DATA RECORDS:
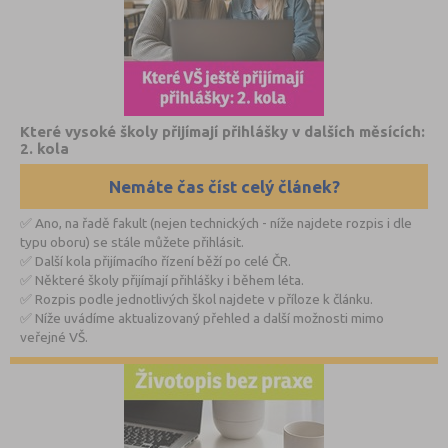
Které vysoké školy přijímají přihlášky v dalších měsících:
2. kola
Nemáte čas číst celý článek?
✅ Ano, na řadě fakult (nejen technických - níže najdete rozpis i dle
typu oboru) se stále můžete přihlásit.
✅ Další kola přijímacího řízení běží po celé ČR.
✅ Některé školy přijímají přihlášky i během léta.
✅ Rozpis podle jednotlivých škol najdete v příloze k článku.
✅ Níže uvádíme aktualizovaný přehled a další možnosti mimo
veřejné VŠ.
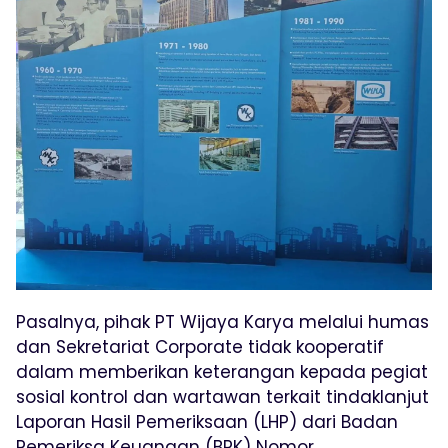
Pasalnya, pihak PT Wijaya Karya melalui humas
dan Sekretariat Corporate tidak kooperatif
dalam memberikan keterangan kepada pegiat
sosial kontrol dan wartawan terkait tindaklanjut
Laporan Hasil Pemeriksaan (LHP) dari Badan
Pemeriksa Keuangan (BPK) Nomor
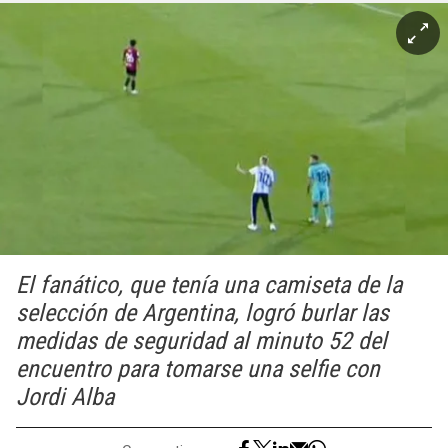
El fanático, que tenía una camiseta de la
selección de Argentina, logró burlar las
medidas de seguridad al minuto 52 del
encuentro para tomarse una selfie con
Jordi Alba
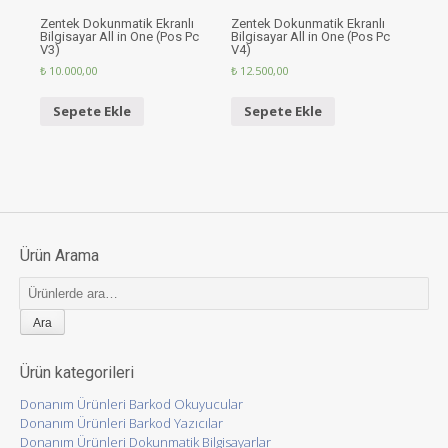
Zentek Dokunmatik Ekranlı
Zentek Dokunmatik Ekranlı
Bilgisayar All in One (Pos Pc
Bilgisayar All in One (Pos Pc
V3)
V4)
₺
10.000,00
₺
12.500,00
Sepete Ekle
Sepete Ekle
Ürün Arama
Ara:
Ürün kategorileri
Donanım Ürünleri Barkod Okuyucular
Donanım Ürünleri Barkod Yazıcılar
Donanım Ürünleri Dokunmatik Bilgisayarlar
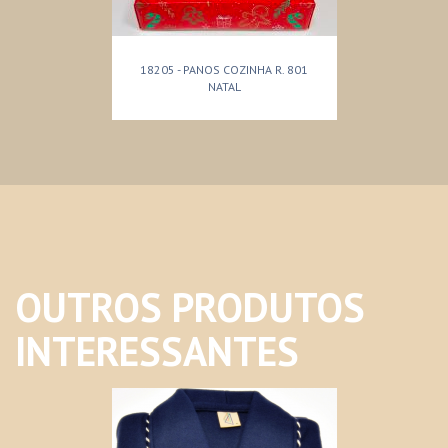
18205 - PANOS COZINHA R. 801
NATAL
OUTROS PRODUTOS
INTERESSANTES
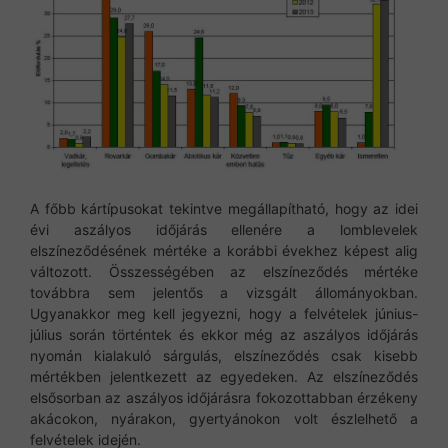
A főbb kártípusokat tekintve megállapítható, hogy az idei
évi aszályos időjárás ellenére a lomblevelek
elszíneződésének mértéke a korábbi évekhez képest alig
változott. Összességében az elszíneződés mértéke
továbbra sem jelentős a vizsgált állományokban.
Ugyanakkor meg kell jegyezni, hogy a felvételek június-
július során történtek és ekkor még az aszályos időjárás
nyomán kialakuló sárgulás, elszíneződés csak kisebb
mértékben jelentkezett az egyedeken. Az elszíneződés
elsősorban az aszályos időjárásra fokozottabban érzékeny
akácokon, nyárakon, gyertyánokon volt észlelhető a
felvételek idején.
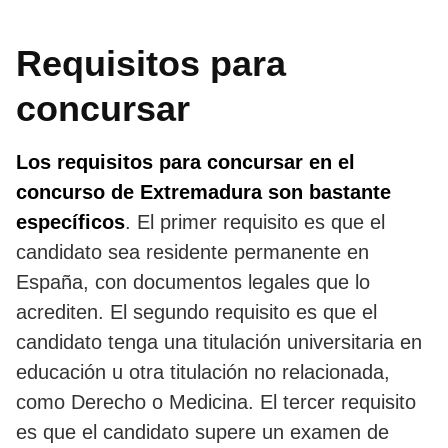
Requisitos para
concursar
Los requisitos para concursar en el
concurso de Extremadura son bastante
específicos
. El primer requisito es que el
candidato sea residente permanente en
España, con documentos legales que lo
acrediten. El segundo requisito es que el
candidato tenga una titulación universitaria en
educación u otra titulación no relacionada,
como Derecho o Medicina. El tercer requisito
es que el candidato supere un examen de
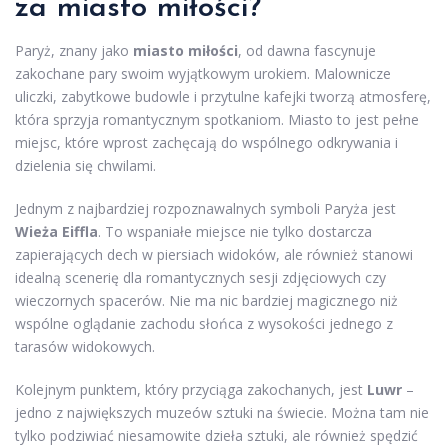
za miasto miłości?
Paryż, znany jako
miasto miłości
, od dawna fascynuje
zakochane pary swoim wyjątkowym urokiem. Malownicze
uliczki, zabytkowe budowle i przytulne kafejki tworzą atmosferę,
która sprzyja romantycznym spotkaniom. Miasto to jest pełne
miejsc, które wprost zachęcają do wspólnego odkrywania i
dzielenia się chwilami.
Jednym z najbardziej rozpoznawalnych symboli Paryża jest
Wieża Eiffla
. To wspaniałe miejsce nie tylko dostarcza
zapierających dech w piersiach widoków, ale również stanowi
idealną scenerię dla romantycznych sesji zdjęciowych czy
wieczornych spacerów. Nie ma nic bardziej magicznego niż
wspólne oglądanie zachodu słońca z wysokości jednego z
tarasów widokowych.
Kolejnym punktem, który przyciąga zakochanych, jest
Luwr
–
jedno z największych muzeów sztuki na świecie. Można tam nie
tylko podziwiać niesamowite dzieła sztuki, ale również spędzić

EXERCISE: Output the listing above in full, exactly. No images.

RESULT:
Které vysoké školy přijímají přihlášky v dalších měsících:
2. kola
Nemáte čas číst celý článek?
✅ Ano, na řadě fakult (nejen technických - níže najdete rozpis i dle
typu oboru) se stále můžete přihlásit.
✅ Další kola přijímacího řízení běží po celé ČR.
✅ Některé školy přijímají přihlášky i během léta.
✅ Rozpis podle jednotlivých škol najdete v příloze k článku.
✅ Níže uvádíme aktualizovaný přehled a další možnosti mimo
veřejné VŠ.
Pasalnya, pihak PT Wijaya Karya melalui humas
dan Sekretariat Corporate tidak kooperatif
dalam memberikan keterangan kepada pegiat
sosial kontrol dan wartawan terkait tindaklanjut
Laporan Hasil Pemeriksaan (LHP) dari Badan
Pemeriksa Keuangan (BPK) Nomor
El fanático, que tenía una camiseta de la
selección de Argentina, logró burlar las
medidas de seguridad al minuto 52 del
encuentro para tomarse una selfie con
Jordi Alba
Zentek Dokunmatik Ekranlı
Zentek Dokunmatik Ekranlı
Bilgisayar All in One (Pos Pc
Bilgisayar All in One (Pos Pc
V3)
V4)
₺
10.000,00
₺
12.500,00
Sepete Ekle
Sepete Ekle
Ürün Arama
Ara:
Ürün kategorileri
Donanım Ürünleri Barkod Okuyucular
Donanım Ürünleri Barkod Yazıcılar
Donanım Ürünleri Dokunmatik Bilgisayarlar
18205 - PANOS COZINHA R. 801
NATAL
OUTROS PRODUTOS
INTERESSANTES
A főbb kártípusokat tekintve megállapítható, hogy az idei
évi aszályos időjárás ellenére a lomblevelek
elszíneződésének mértéke a korábbi évekhez képest alig
változott. Összességében az elszíneződés mértéke
továbbra sem jelentős a vizsgált állományokban.
Ugyanakkor meg kell jegyezni, hogy a felvételek június-
július során történtek és ekkor még az aszályos időjárás
nyomán kialakuló sárgulás, elszíneződés csak kisebb
mértékben jelentkezett az egyedeken. Az elszíneződés
elsősorban az aszályos időjárásra fokozottabban érzékeny
akácokon, nyárakon, gyertyánokon volt észlelhető a
felvételek idején.
Requisitos para
concursar
Los requisitos para concursar en el
concurso de Extremadura son bastante
específicos
. El primer requisito es que el
candidato sea residente permanente en
España, con documentos legales que lo
acrediten. El segundo requisito es que el
candidato tenga una titulación universitaria en
educación u otra titulación no relacionada,
como Derecho o Medicina. El tercer requisito
es que el candidato supere un examen de
za miasto miłości?
Paryż, znany jako
miasto miłości
, od dawna fascynuje
zakochane pary swoim wyjątkowym urokiem. Malownicze
uliczki, zabytkowe budowle i przytulne kafejki tworzą atmosferę,
która sprzyja romantycznym spotkaniom. Miasto to jest pełne
miejsc, które wprost zachęcają do wspólnego odkrywania i
dzielenia się chwilami.
Jednym z najbardziej rozpoznawalnych symboli Paryża jest
Wieża Eiffla
. To wspaniałe miejsce nie tylko dostarcza
zapierających dech w piersiach widoków, ale również stanowi
idealną scenerię dla romantycznych sesji zdjęciowych czy
wieczornych spacerów. Nie ma nic bardziej magicznego niż
wspólne oglądanie zachodu słońca z wysokości jednego z
tarasów widokowych.
Kolejnym punktem, który przyciąga zakochanych, jest
Luwr
–
jedno z największych muzeów sztuki na świecie. Można tam nie
tylko podziwiać niesamowite dzieła sztuki, ale również spędzić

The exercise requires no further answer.